I have a few friends back home who refuse to check critics’ reviews of a movie before they go see it. Their reasoning: it taints the viewing experience, and they end up having the critics’ comments in the back of their mind during the entire movie. If the summary of the movie sounds good, according to these brave souls, then it’s worth a try and they can decide the rest after watching the film.

Though I’m the type of person who checks at least a dozen reviews before watching a movie, I’ve always envied the old-school charm of my friends’ movie habits. And last night, I was presented with the perfect opportunity to put this practice to use. My friends and I had decided to catch a film on the opening night of BAFICI 2010, Buenos Aires Festival Internacional de Cine Independiente. But by the time we had picked our films –our sole criteria being that the films be Argentinean – we realized the movies were either sold out or over. My friends and I began scrolling through the list of remaining movies and their screening times, and it was overwhelming to say the least. Too many films, too many plots, and too many that could turn out to be one of those experimental films that leave you wondering when the plot’s going to come in … 45 minutes into the movie.

We ended up picking Revolutions happen like Refrains in a Song; it wasn’t Argentinean, but it was playing at 10:45 P.M., which is basically the same thing. (Right?) We quickly read through the summary and realized that we still had no idea what the film was about, aside from the fact that it could be part fiction, part documentary, have socio-political undercurrents, and purposely not match the dialogue (in the “hiligainon” dialect) directly with the Spanish and English subtitles. Oh, and according to the writer of the synopsis, it had possibly one of the most “adorable” film titles in recent history. I’m glad he considered that a detail more important than the plot, but thinking back, all of the above could have cued us into the quality of the film.

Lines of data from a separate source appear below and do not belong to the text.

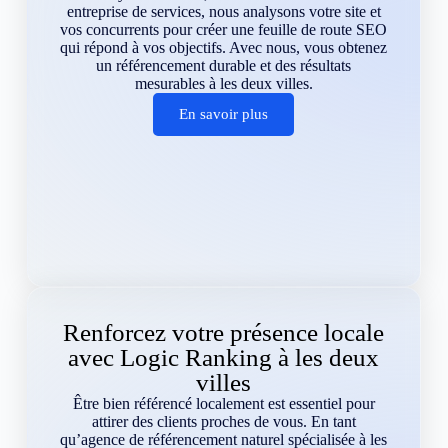
entreprise de services, nous analysons votre site et
vos concurrents pour créer une feuille de route SEO
qui répond à vos objectifs. Avec nous, vous obtenez
un référencement durable et des résultats
mesurables à les deux villes.
En savoir plus
Renforcez votre présence locale
avec Logic Ranking à les deux
villes
Être bien référencé localement est essentiel pour
attirer des clients proches de vous. En tant
qu’agence de référencement naturel spécialisée à les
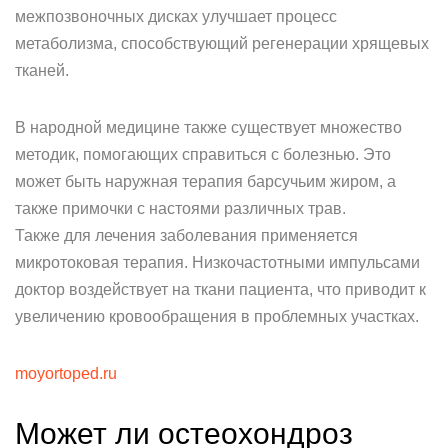
межпозвоночных дисках улучшает процесс
метаболизма, способствующий регенерации хрящевых
тканей.
В народной медицине также существует множество
методик, помогающих справиться с болезнью. Это
может быть наружная терапия барсучьим жиром, а
также примочки с настоями различных трав.
Также для лечения заболевания применяется
микротоковая терапия. Низкочастотными импульсами
доктор воздействует на ткани пациента, что приводит к
увеличению кровообращения в проблемных участках.
moyortoped.ru
Может ли остеохондроз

Yet that’s the thing: we weren’t going to rely on critics’ reviews tonight. We were going to dive head first into this independent film, which must be somewhat decent if it was making an appearance at the festival.

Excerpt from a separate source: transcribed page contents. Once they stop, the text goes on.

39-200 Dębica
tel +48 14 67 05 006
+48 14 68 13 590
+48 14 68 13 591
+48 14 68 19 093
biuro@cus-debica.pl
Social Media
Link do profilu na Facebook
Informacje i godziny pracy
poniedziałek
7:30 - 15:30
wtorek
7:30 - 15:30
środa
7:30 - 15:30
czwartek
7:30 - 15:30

I’ll let the facts speak for themselves: about 30 minutes into the movie, my friend nudged me to take a look around. The couple sitting next to us was getting up to leave, the trio of friends sitting behind us had all fallen asleep, and a few people in front of us were wavering in between laughing in confusion to legitimately trying to figure out the mess that was the plot. As my friend put it when we later walked out of the movie –only halfway through –this film would be what he would have made if he’d been up late one night, drunk and tripping on acid, and was choosing between 7 different plot lines but in the end just decided to choose all of them.

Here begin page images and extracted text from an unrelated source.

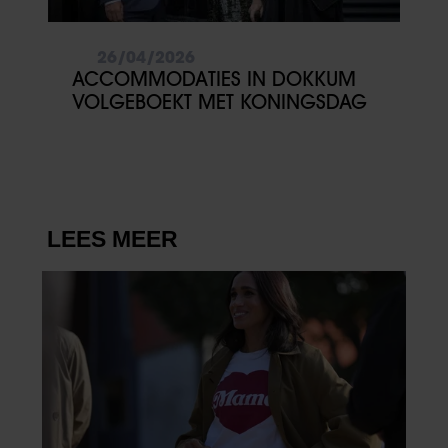
26/04/2026
ACCOMMODATIES IN DOKKUM
VOLGEBOEKT MET KONINGSDAG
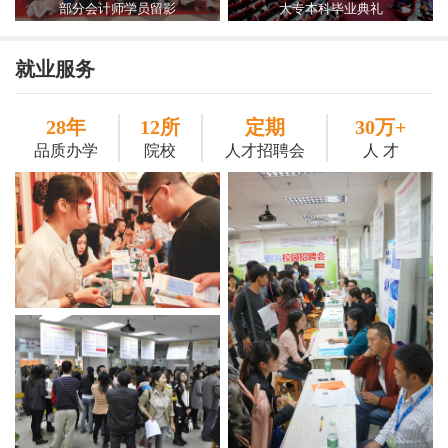
部分会计师学员留影
大专本科毕业典礼
就业服务
28年
12所
定期
30万+
品质办学
院校
人才招聘会
人 才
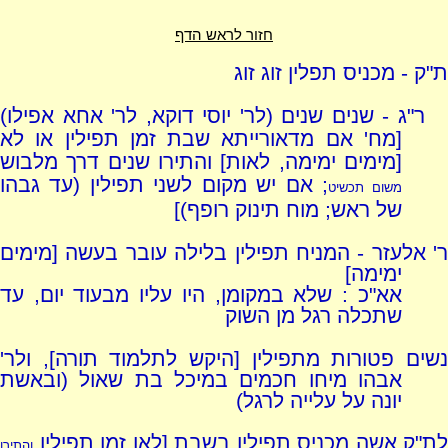
חזור לראש הדף
ת"ק - מכניס תפלין זוג זוג
ר"ג - שנים שנים (לר' יוסי דוקא, לר' אחא אפילו)
[מח' אם מדאורייתא שבת זמן תפילין או לא
[מימים ימימה, לאות] והתירו שנים דרך מלבוש
; אם יש מקום לשני תפילין (עד גבהו
משום תכשיט
של ראש; מוח תינוק רופף)]
ר' אלעזר - המניח תפילין בלילה עובר בעשה [מימים
ימימה]
אא"כ : שלא במקומן, היו עליו מבעוד יום, עד
שתכלה רגל מן השוק
נשים פטורות מתפילין [היקש לתלמוד תורה], ולר'
אבהו מיחו חכמים במיכל בת שאול (ובאשת
יונה על עלייה לרגל)
לת"ק אשה מכניס תפילין בשבת [לאו זמן תפילין
והתירו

I will give the film some credit. It did have a unique vision, with the protagonist moving throughout the island of Panay, collecting debts, possessions, dreams and memories, and weaving together the lives and stories of the inhabitants. But there was too much happening, and too much pseudo-documentary camera work, to let the average and unassuming viewer decipher where the movie was going. I have a metric I use to measure movies sometimes that goes as follows: if you don’t care whether the characters die by the end of the film – as in, you wouldn’t be happy or sad or any emotion in between, just apathetic –then the filmmaker hasn’t done part of his job. Well, an hour into this movie, I not only didn’t care, but I almost wished some terrible natural disaster could wipe out the island’s fictional inhabitants so the movie would just end. At one point, the screen went blank unexpectedly and gave way to a musical refrain accompanied by what seemed like keyboard symbols pressed at random (like this: %$^#&) moving down the screen. The word “end” came on at one point in the sequence, but my friend just whispered “wishful thinking.”

The point of this much-too-long rant is: don’t assume that every film at the festival is worth going to just because it’s being screened over the next week. There are so many gems that do deserve to be seen, but you’ll have to give in and consult the critics’ reviews in La Nacion and Clarin to figure out which ones are worth seeing. For instance, Rodriguez and Ajami have been cited as must-sees by critics all over. Or, do a little bit more research than we did before deciding on a movie. It may be less spontaneous than choosing a random film based on the sparse summary, but let’s strike a deal: you try sitting through Refrains first, and then we’ll talk.